Of course, it isn’t really, because we don’t live in this impossible fantasy world, as the people posing the question well know. (I find this sort of ridiculous rhetorical posturing unethical in such a context, but leaving that aside…) The problem with the perfectly valid ethical-political argument about truth and believing according to the evidence is that it’s too general to move the discussion into the deeper realm of alienation, with its more integrated understanding of ethics and well-being. It’s incomplete in that it doesn’t address the meaning of faith for our real relationships.

A comprehensive argument, and one that shows the impossibility of the hypothetical case, would emphasize that what we value are truths, plural – truths about real entities, including ourselves and other human and nonhuman beings. Capital-T Truth is not, in fact, abstract, but just the set of these individual truths. And science is practiced at the level of these individual truths - at the level of our relationships with real, concrete natural entities.

Seen in these terms, faith as a practice is revealed as, fundamentally, an alienated relationship with the world, or, better yet, a set of alienated relationships. Even if it were true that faith exclusively afforded all of the benefits its proponents claim (including the experience of awe and wonder at “the world”), these would come at the extent of profound losses. In Fromm’s terms, in contrast to science, faith lacks “humility, in which one ha[s] the strength to look at the world objectively,” undistorted by “our own wishes and fears and imagination.” It lacks respect for the independent reality of the beings and things it encounters. It subverts our ability to gain knowledge about ourselves, about other beings, and about our relationships.

Learning to practice faith is an education in how to be alienated from ourselves and the rest of the natural world. This isn’t only unethical but harms our development as reasoning, feeling beings. Science, in contrast to a narcissistic and alienated faith, is an example of a loving and unalienated relationship with the world.
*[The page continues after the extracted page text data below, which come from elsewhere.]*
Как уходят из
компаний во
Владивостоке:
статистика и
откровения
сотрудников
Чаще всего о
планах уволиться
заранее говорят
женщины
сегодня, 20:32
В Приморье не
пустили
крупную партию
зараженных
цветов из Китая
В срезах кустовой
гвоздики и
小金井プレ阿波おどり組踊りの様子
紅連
By way of the scientific attitude and concrete relationships of understanding with other beings – regardless of whether these are part of institutional science or not – we relate ourselves lovingly and productively to the world.

It might be surprising how different this understanding of scientific practice is from the common view of science and scientists as cold, distant, and uncaring, as opposed to faith, seen as connected and loving. Fromm’s framework, if taken seriously, forces a reversal: science, ideally, is love.

Conclusion

Even superficially, the benefits to our well-being of animal consumption and of faith are certainly arguable. And even if this weren’t the case, they face strong ethical challenges. But even the ethical challenges don’t address the fact that what’s lost, in both cases, is our relationship to the world, our understanding, the fullness of our existence.
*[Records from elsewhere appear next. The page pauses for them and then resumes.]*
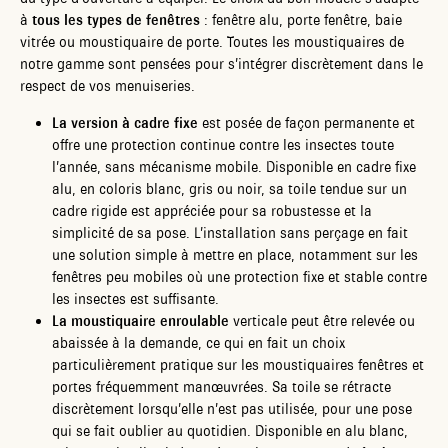
à
tous les types de fenêtres
: fenêtre alu, porte fenêtre, baie
vitrée ou moustiquaire de porte. Toutes les moustiquaires de
notre gamme sont pensées pour s’intégrer discrètement dans le
respect de vos menuiseries.
La version à cadre fixe
est posée de façon permanente et
offre une protection continue contre les insectes toute
l’année, sans mécanisme mobile. Disponible en cadre fixe
alu, en coloris blanc, gris ou noir, sa toile tendue sur un
cadre rigide est appréciée pour sa robustesse et la
simplicité de sa pose. L’installation sans perçage en fait
une solution simple à mettre en place, notamment sur les
fenêtres peu mobiles où une protection fixe et stable contre
les insectes est suffisante.
La moustiquaire enroulable
verticale peut être relevée ou
abaissée à la demande, ce qui en fait un choix
particulièrement pratique sur les moustiquaires fenêtres et
portes fréquemment manœuvrées. Sa toile se rétracte
discrètement lorsqu’elle n’est pas utilisée, pour une pose
qui se fait oublier au quotidien. Disponible en alu blanc,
Alienation needs to be a central concept today, not just for ethical-political reasons, but for reasons of our own well-being. We need to think seriously in these terms about whether ours are healthy relationships for human beings, for human cultures, to have with the world.

The great part of all this, as Fromm recognized, is that we don’t have to believe what we’ve been told (often by corporations) about our needs and the bases for our well-being and development. We can end our alienated relationships and rebuild or develop new unalienated ones that will nourish not just our mental health but our development as human beings.